I hope everyone had a Merry Christmas and a Happy New Year!! Looks like this will be my last post for 2011. Wow! Hard to believe another year has flow by! Not too much to report since my last update. We picked up Atticus' new leg braces, and he's doing so much better walking with the pivoting ankle joints! He's even started learning how to turn his walker, instead of just going in straight lines! His new glasses are sooo cute! He looks like a little Alfie from "A Christmas Story"! Lol!! Thankfully, Atticus doesn't have to wear his glasses all the time; just when he's working with his OT. They really have made a difference though. He's having a much easier time being able to match up shapes, or string beads, etc.
We had a great Christmas around here! Atticus got several new books, some new clothes, and of course, some new toys! He really likes his little scooter his Nana gave him. It has a bouncy ball under the seat, so he can bounce on it as he rides it (which is REALLY good practice strengthening his legs!), and it squeaks and squawks every time he bounces! He also got a new puzzle that he loves, and a new Cookie Monster "MP3 player". It's so cute...he turns the knob, and it plays 3 different songs.
I finally took all the decorations down today. Atticus was not pleased when I put him in his crib while I disassembled the Christmas tree. But 1 broken ornament was all Mommy needed before I decided he could spend some time in his bed playing with his new toys! Lol! Sandy decided to crawl in and keep him company while I wrapped all the breakables. She's such a great helper!

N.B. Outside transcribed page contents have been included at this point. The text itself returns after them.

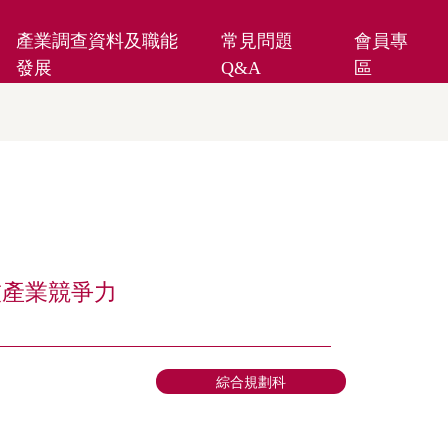
產業調查資料及職能
常見問題
會員專
發展
Q&A
區
技產業競爭力
綜合規劃科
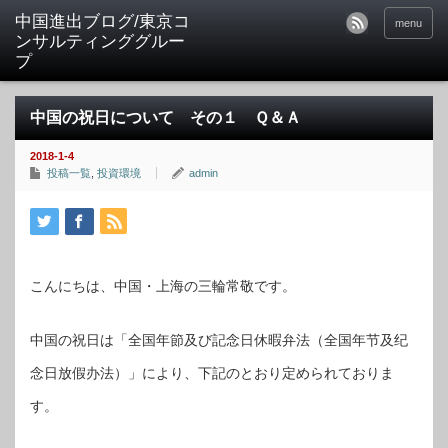
中国進出ブログ/東京コ
menu
ンサルティンググルー
プ
中国の祝日について その１ Ｑ＆Ａ
2018-1-4
投稿一覧
,
投資環境
admin
こんにちは、中国・上海の三輪常敬です。
中国の祝日は「全国年節及び記念日休暇弁法（全国年节及纪
念日放假办法）」により、下記のとおり定められておりま
す。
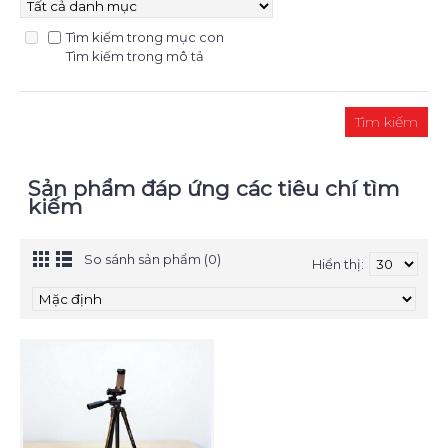
Tìm kiếm trong mục con
Tìm kiếm trong mô tả
Sản phẩm đáp ứng các tiêu chí tìm
kiếm
So sánh sản phẩm (0)
Hiển thị:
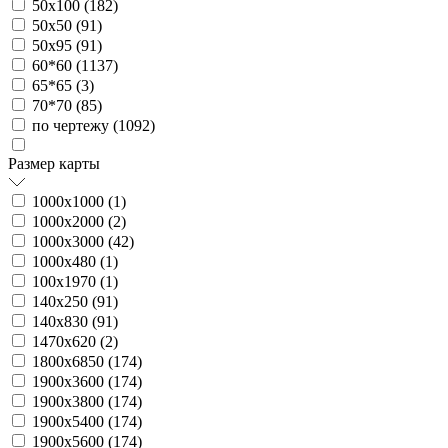
50х100 (
182
)
50х50 (
91
)
50х95 (
91
)
60*60 (
1137
)
65*65 (
3
)
70*70 (
85
)
по чертежу (
1092
)
Размер карты
1000х1000 (
1
)
1000х2000 (
2
)
1000х3000 (
42
)
1000х480 (
1
)
100х1970 (
1
)
140х250 (
91
)
140х830 (
91
)
1470х620 (
2
)
1800х6850 (
174
)
1900х3600 (
174
)
1900х3800 (
174
)
1900х5400 (
174
)
1900х5600 (
174
)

I'd been lying if I didn't confess that I've mentally begun the countdown until Atticus' pre-Fontan Cath. I've been trying not to think about it too much, but I've already begun to scrub the house in preparation for my leaving like a pregnant woman who is nesting! I guess getting everything in order here is my OCD way of trying to prepare myself mentally for what's ahead. A something which I have absolutely no control over. My brain is already playing out scenario after scenario, like what if they decide he needs the Fontan ASAP? What if we don't have it for another month? And the really scary, what if they decide Atticus doesn't qualify for the Fontan??! What do we do then?? I don't know how people without a faith go through something like this. It's too much sometimes. I'm so very thankful for a God that I can share my problems with, and then let Him handle them. It doesn't stop my mind from running through all the upcoming "what ifs?", but it does help me not to loose sleep over them. I've said it from the beginning, and it hasn't changed now; I know that God has a plan for all of this, even if I can't see what it is right now. I'll keep trusting in Him, and keep asking all of you to "Keep on prayin'!".